Section 48 Vectorised Operation


48.1 Use Vectorised code

  • Perform operation on all elements at once

  • Use logical indexing to handle parallel cases

  • Complete sequential steps in one go

48.2 Vectorised Operation: Numeric vector

  • Arithmatic and Statistical functions + Elementwise operation on a vector + Both vectors are of the same length + The longer vector is a multiple of the shorter vector + The longer vector is NOT a multiple of the shorter vector

48.3 Vectorised Operation: Logical vector

  • Logical operation: == != < <= > >= & | ! + Elementwise operation on a vector + Both vectors are of the same length + The longer vector is a multiple of the shorter vector + The longer vector is NOT a multiple of the shorter vector

  • Implicit and explicit coercion + mathematical operation (e.g. sum)

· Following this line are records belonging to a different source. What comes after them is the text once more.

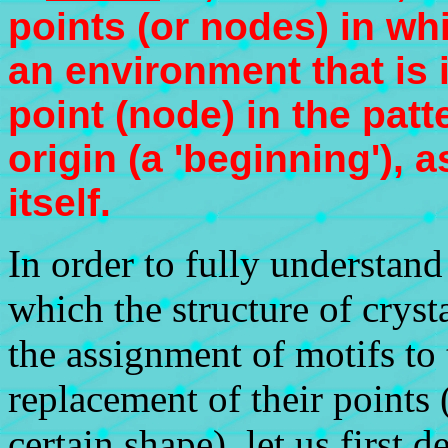
points (or nodes) in wh
an environment that is i
point (node) in the patt
origin (a 'beginning'), a
itself.
In order to fully understan
which the structure of cryst
the assignment of motifs to t
replacement of their points
certain shape), let us first 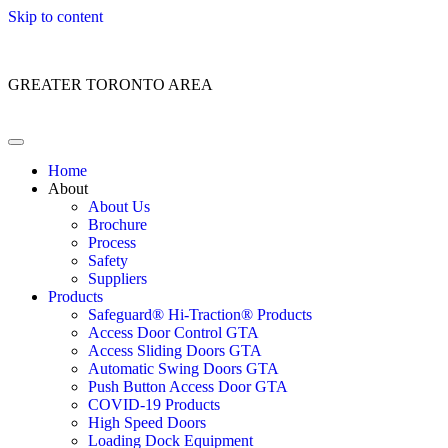
Skip to content
Customer Service: 1 (866) 400-2050
GREATER TORONTO AREA
Home
About
About Us
Brochure
Process
Safety
Suppliers
Products
Safeguard® Hi-Traction® Products
Access Door Control GTA
Access Sliding Doors GTA
Automatic Swing Doors GTA
Push Button Access Door GTA
COVID-19 Products
High Speed Doors
Loading Dock Equipment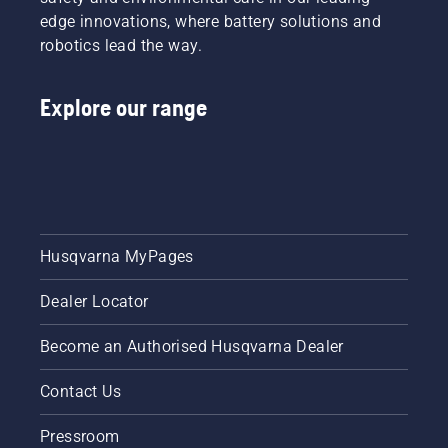
edge innovations, where battery solutions and
robotics lead the way.
Explore our range
Husqvarna MyPages
Dealer Locator
Become an Authorised Husqvarna Dealer
Contact Us
Pressroom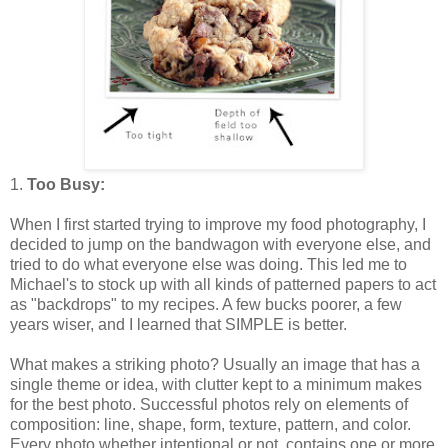
1.
Too Busy:
When I first started trying to improve my food photography, I
decided to jump on the bandwagon with everyone else, and
tried to do what everyone else was doing. This led me to
Michael's to stock up with all kinds of patterned papers to act
as "backdrops" to my recipes. A few bucks poorer, a few
years wiser, and I learned that SIMPLE is better.
What makes a striking photo? Usually an image that has a
single theme or idea, with clutter kept to a minimum makes
for the best photo. Successful photos rely on elements of
composition: line, shape, form, texture, pattern, and color.
Every photo whether intentional or not, contains one or more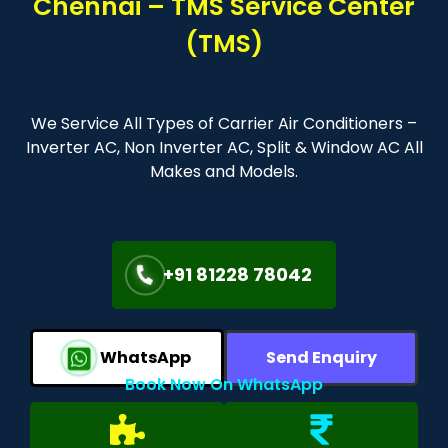
Chennai – TMS Service Center
(TMS)
We Service All Types of Carrier Air Conditioners –
Inverter AC, Non Inverter AC, Split & Window AC All
Makes and Models.
+91 81228 78042
WhatsApp
Send Enquiry
Book Now On WhatsApp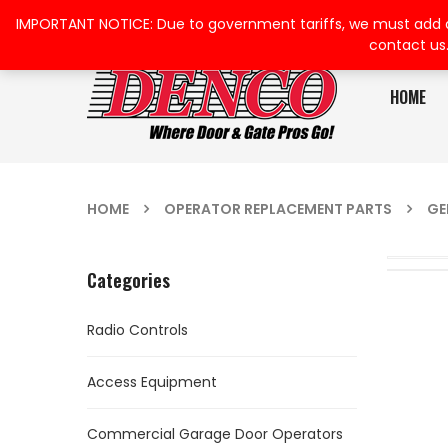
IMPORTANT NOTICE: Due to government tariffs, we must add a su
contact us
HOME
HOME
OPERATOR REPLACEMENT PARTS
GE
Categories
Radio Controls
Access Equipment
Commercial Garage Door Operators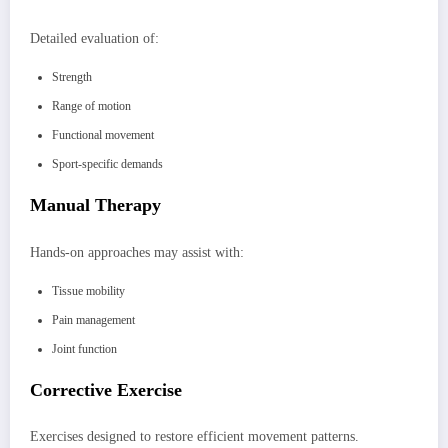
Detailed evaluation of:
Strength
Range of motion
Functional movement
Sport-specific demands
Manual Therapy
Hands-on approaches may assist with:
Tissue mobility
Pain management
Joint function
Corrective Exercise
Exercises designed to restore efficient movement patterns.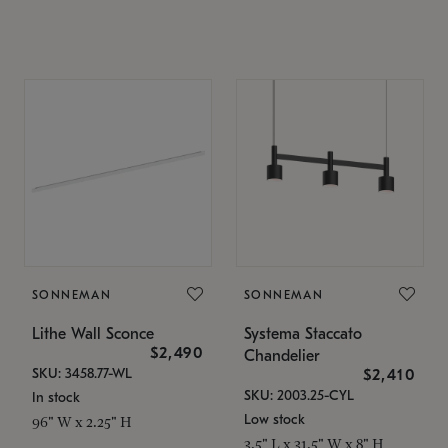
SONNEMAN
SONNEMAN
Lithe Wall Sconce
Systema Staccato
$2,490
Chandelier
SKU: 3458.77-WL
$2,410
SKU: 2003.25-CYL
In stock
Low stock
96" W x 2.25" H
3.5" L x 31.5" W x 8" H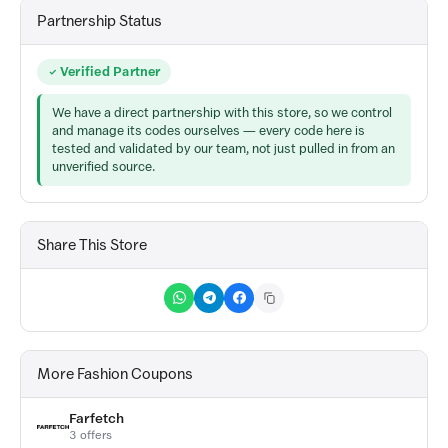
Partnership Status
Verified Partner
We have a direct partnership with this store, so we control
and manage its codes ourselves — every code here is
tested and validated by our team, not just pulled in from an
unverified source.
Share This Store
More Fashion Coupons
Farfetch
3 offers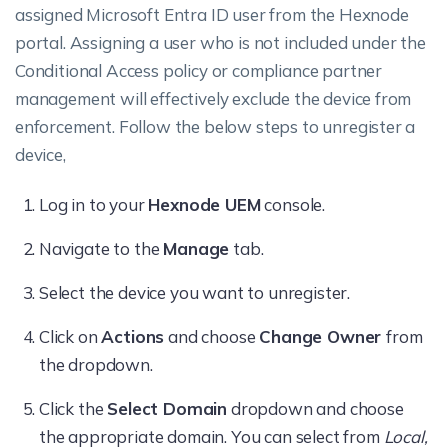
assigned Microsoft Entra ID user from the Hexnode
portal. Assigning a user who is not included under the
Conditional Access policy or compliance partner
management will effectively exclude the device from
enforcement. Follow the below steps to unregister a
device,
Log in to your
Hexnode UEM
console.
Navigate to the
Manage
tab.
Select the device you want to unregister.
Click on
Actions
and choose
Change Owner
from
the dropdown.
Click the
Select Domain
dropdown and choose
the appropriate domain. You can select from
Local,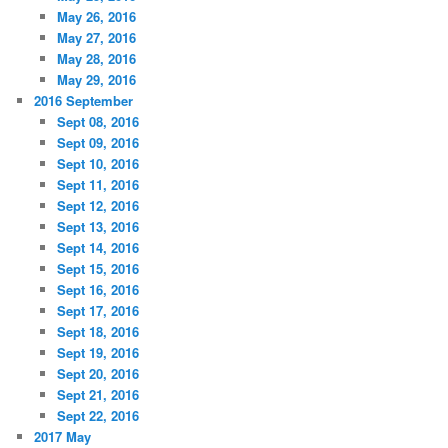
May 26, 2016
May 27, 2016
May 28, 2016
May 29, 2016
2016 September
Sept 08, 2016
Sept 09, 2016
Sept 10, 2016
Sept 11, 2016
Sept 12, 2016
Sept 13, 2016
Sept 14, 2016
Sept 15, 2016
Sept 16, 2016
Sept 17, 2016
Sept 18, 2016
Sept 19, 2016
Sept 20, 2016
Sept 21, 2016
Sept 22, 2016
2017 May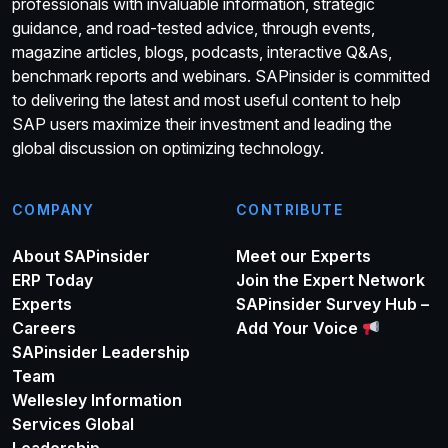
professionals with invaluable information, strategic
guidance, and road-tested advice, through events,
magazine articles, blogs, podcasts, interactive Q&As,
benchmark reports and webinars. SAPinsider is committed
to delivering the latest and most useful content to help
SAP users maximize their investment and leading the
global discussion on optimizing technology.
COMPANY
CONTRIBUTE
About SAPinsider
Meet our Experts
ERP Today
Join the Expert Network
Experts
SAPinsider Survey Hub –
Careers
Add Your Voice
SAPinsider Leadership
Team
Wellesley Information
Services Global
Leadership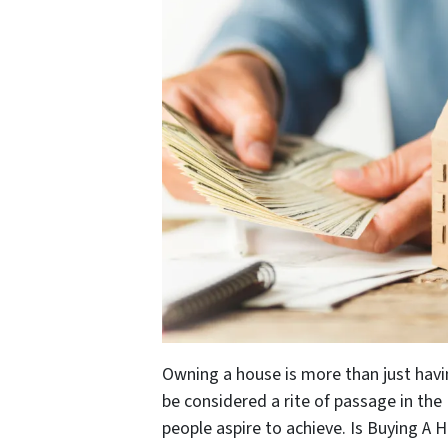
Owning a house is more than just havi
be considered a rite of passage in the U
people aspire to achieve. Is Buying A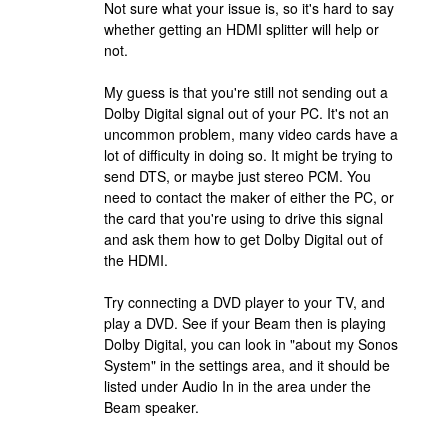
Not sure what your issue is, so it's hard to say
whether getting an HDMI splitter will help or
not.
My guess is that you're still not sending out a
Dolby Digital signal out of your PC. It's not an
uncommon problem, many video cards have a
lot of difficulty in doing so. It might be trying to
send DTS, or maybe just stereo PCM. You
need to contact the maker of either the PC, or
the card that you're using to drive this signal
and ask them how to get Dolby Digital out of
the HDMI.
Try connecting a DVD player to your TV, and
play a DVD. See if your Beam then is playing
Dolby Digital, you can look in "about my Sonos
System" in the settings area, and it should be
listed under Audio In in the area under the
Beam speaker.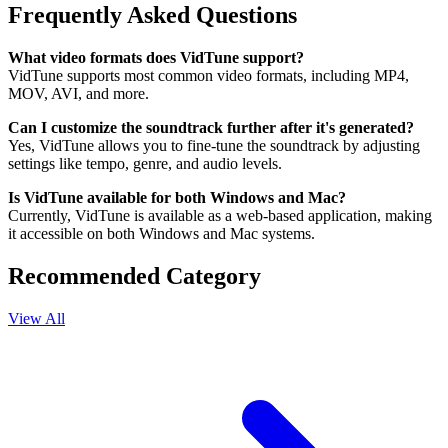
Frequently Asked Questions
What video formats does VidTune support?
VidTune supports most common video formats, including MP4,
MOV, AVI, and more.
Can I customize the soundtrack further after it's generated?
Yes, VidTune allows you to fine-tune the soundtrack by adjusting
settings like tempo, genre, and audio levels.
Is VidTune available for both Windows and Mac?
Currently, VidTune is available as a web-based application, making
it accessible on both Windows and Mac systems.
Recommended Category
View All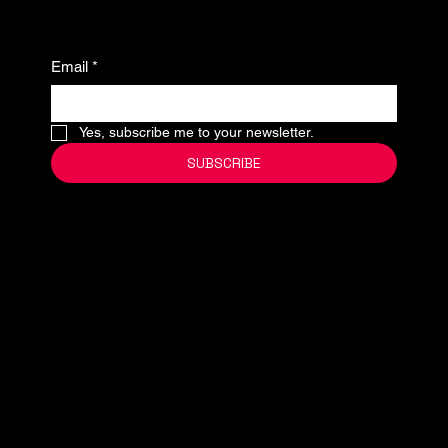
Email
*
Yes, subscribe me to your newsletter.
SUBSCRIBE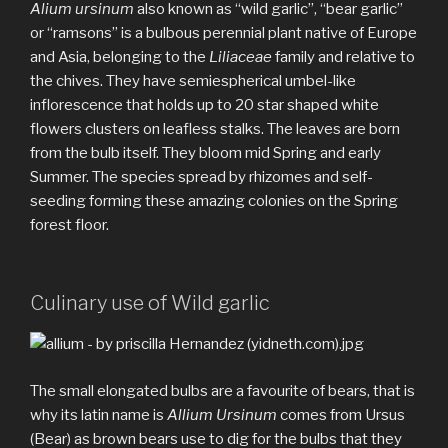
Alium ursinum
also known as “wild garlic”, “bear garlic”
or “ramsons” is a bulbous perennial plant native of Europe
and Asia, belonging to the
Liliaceae
family and relative to
the chives. They have semiespherical umbel-like
inflorescence that holds up to 20 star shaped white
flowers clusters on leafless stalks. The leaves are born
from the bulb itself. They bloom mid Spring and early
Summer. The species spread by rhizomes and self-
seeding forming these amazing colonies on the Spring
forest floor.
Culinary use of Wild garlic
The small elongated bulbs are a favourite of bears, that is
why its latin name is
Allium Ursinum
comes from Ursus
(Bear) as brown bears use to dig for the bulbs that they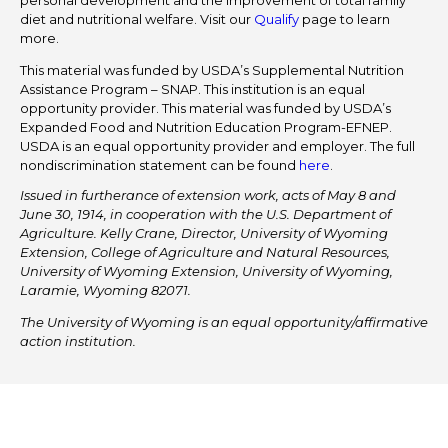
personal development and the improvement of total family
diet and nutritional welfare. Visit our
Qualify
page to learn
more.
This material was funded by USDA’s Supplemental Nutrition
Assistance Program – SNAP. This institution is an equal
opportunity provider. This material was funded by USDA’s
Expanded Food and Nutrition Education Program-EFNEP.
USDA is an equal opportunity provider and employer. The full
nondiscrimination statement can be found
here
.
Issued in furtherance of extension work, acts of May 8 and
June 30, 1914, in cooperation with the U.S. Department of
Agriculture. Kelly Crane, Director, University of Wyoming
Extension, College of Agriculture and Natural Resources,
University of Wyoming Extension, University of Wyoming,
Laramie, Wyoming 82071.
The University of Wyoming is an equal opportunity/affirmative
action institution.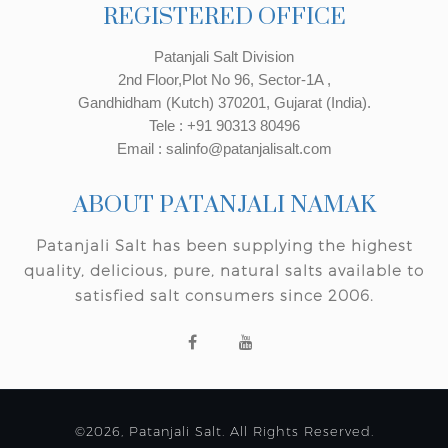
REGISTERED OFFICE
Patanjali Salt Division
2nd Floor,Plot No 96, Sector-1A ,
Gandhidham (Kutch) 370201, Gujarat (India).
Tele : +91 90313 80496
Email : salinfo@patanjalisalt.com
ABOUT PATANJALI NAMAK
Patanjali Salt has been supplying the highest
quality, delicious, pure, natural salts available to
satisfied salt consumers since 2006.
©2026, Patanjali Salt. All Rights Reserved.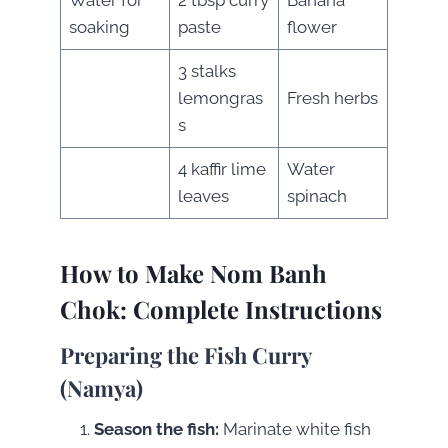
soaking
paste
flower
3 stalks
lemongras
Fresh herbs
s
4 kaffir lime
Water
leaves
spinach
How to Make
Nom Banh
Chok
: Complete Instructions
Preparing the Fish Curry
(Namya)
Season the fish:
Marinate white fish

48.4 Vectorised Operation: Missing values (NA)

  • Logical operation: == != < <= > >= & | ! + Elementwise operation on a vector + Both vectors are of the same length + The longer vector is a multiple of the shorter vector + The longer vector is NOT a multiple of the shorter vector

  • Calling function with a vector containing NA


48.5 Vectorised operation: Example 1

x <- c(1:10)

y <- x + 10
z <- x^2 - 5*x - 10

sum(y)

sum(z)

y + z
sum(y + z)

sum(x > 5)

sum(x[x>5]^2)


48.6 Vectorised operation: Example 2

  • Generate a vector of 20 random number \(x\) from the following Normal distribution:

\[ \large x \sim N(10,2^2) \]

  • Calculate AM, GM and HM using the following formula.

Arithmetic Mean (AM)

\[ \large AM = (x_1 + x_2 + ... + x_n)/n = \frac{1}{n}\sum\limits_{i=1}^{n} x_{i}\]

Geometric Mean (GM)

\[ \large GM = \sqrt[n]{(x_1 x_2 ... x_n)} = \left( \prod \limits_{i=1}^{n} x_{i} \right) ^{\frac{1}{n}} \]

Harmonic Mean (HM)

\[ \large HM = \frac{n}{(\frac{1}{x_1} + \frac{1}{x_2} + ... + \frac{1}{x_n})} = \frac{1}{\frac{1}{n}\sum\limits_{i=1}^{n} \frac{1}{x_i}}\]

set.seed(12345)

x <- rnorm(n=20, mean=10, sd=2)

n <- length(x)

x.am <- sum(x)/n
mean(x)

x.gm <- prod(x)^(1/n)

x.gm <- exp(sum(log(x[x > 0]), na.rm=TRUE) / length(x))

x.hm <- 1 / (sum(1/x)/n)


48.7 Vectorised operation: Example 3

  • Use the above data to calculate sample variance and standard deviation.

Sample Variance

\[ \large Var(x) = s_x^2 = \frac{1}{n-1}\sum\limits_{i=1}^{n} (x_i-\bar{x})^2 \]

Sample Standard Deviation

\[ \large s_x = \sqrt{s_x^2} = \sqrt{Var(x)} \]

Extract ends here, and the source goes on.